2Ses spectacles sont conçus sur ce qu’elle appelle le périmètre rituel : la scène est ce lieu sacré qui permet d’entrer dans le côté obscur de la psyché humaine, dans ses pulsions, sa violence, ses humeurs. Malgré cette soif de vrai, elle sait très bien où sont les limites : le théâtre se nourrit d’actes symboliques mais il n’est pas acte. Dans le recueil d’essais intitulé El Sacrificio como acto poético (2014), Angélica Liddell déploie ses argumentaires sur le sens à la fois rébarbatif et nécessaire de l’écriture et du théâtre. Pour comprendre la cosmovision artistique de Liddell, il faut aussi comprendre la façon dont elle « joue » (sur scène) de sa douleur individuelle, conçue comme une caisse de résonance où le tragique de la condition humaine est démultiplié à foison : sa façon de témoigner de la souffrance du monde la place dans le sillage de l’héritage d’Antonin Artaud et du théâtre du corps politique, compris dans son étendue humaine. Sa douleur intime est ainsi toujours reliée à la douleur collective. Il importe par ailleurs de noter une autre constante dans son théâtre : « Seul le corps engendre la vérité, les blessures engendrent la vérité. C’est une idée très médiévale. Il y a bien quelque chose dans le corps qui est au-dessus de la volonté humaine, des désirs3. » Liddell défend, au demeurant, un théâtre « ancestral », né du besoin de creuser dans les mouvements pulsionnels, de comprendre les interdits4. C’est pourquoi elle défend la liberté absolue de l’être-artiste, le seul capable, au moyen de la poésie, de sonder ces pulsions et de nous proposer un moyen de sublimation rituelle.
3Angélica Liddell est constamment dans une démarche de recherche et de lutte avec et contre tout genre de catégorie, de contention, de limite ou de seuil. Elle affectionne également l’hybridité, le télescopage de codes, de registres, où s’épanouissent les variations esthétiques. Son théâtre, souvent identifié au courant post-dramatique, joue à l’envi de l’intermédialité et affiche une structure narrative éclatée qui appelle fréquemment à la composition en tableaux. La thématique de prédilection d’Angélica Liddell est la nature humaine, toujours au-delà du politiquement correct, davantage dans l’impertinence que dans la provocation. Ses performances renvoient à la complexité méta-existentielle, à l’exploration de la vérité par le corps et à une conviction esthétique qui transcende toute sorte de dogmatisation : la beauté n’est pas un canon.

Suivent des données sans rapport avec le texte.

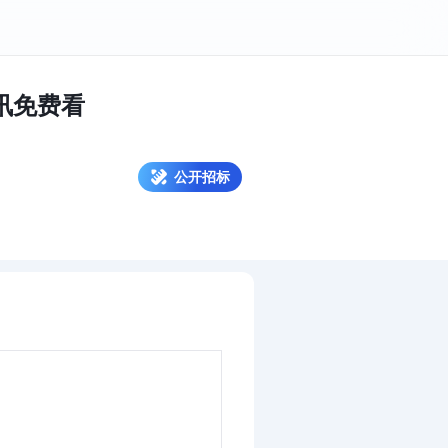
标讯免费看
公开招标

4L’expérience du théâtre d’Angélica Liddell nous amènera à être spectateurs, ou plutôt témoins, d’une quête de sublimation des passions qui prend l’art à partie. Cette expérience vise, au bout du compte, une régénérescence émotionnelle à travers l’expérience artistique. Elle cherche, au-delà de toute simplification thérapeutique, une véritable communion épiphanique avec l’art :
Je recours aux figures d’assassins pour me libérer de mes propres angoisses meurtrières, à travers la recherche de la beauté. Quand je parle des assassins, je parle de moi-même, de l’identification de la noirceur de mon âme avec l’horreur. Quand on vit des rechutes constantes, dépression après dépression, combat après combat, pour échapper au désir de mourir, on ne peut que s’identifier à l’horreur. Je suis une malade qui exige l’esthétique5.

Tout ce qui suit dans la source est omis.